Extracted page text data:
>>>>

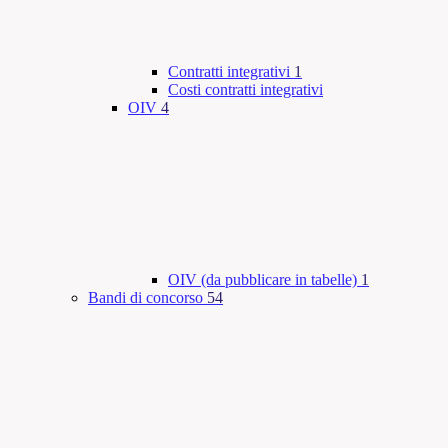
Contratti integrativi
1
Costi contratti integrativi
OIV
4
OIV (da pubblicare in tabelle)
1
Bandi di concorso
54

<<<<

* WHAT TO PRODUCE
Scan the entries above for the string "integrativi", and copy every line where it turns up.

* FINISHED TASK
Contratti integrativi
Costi contratti integrativi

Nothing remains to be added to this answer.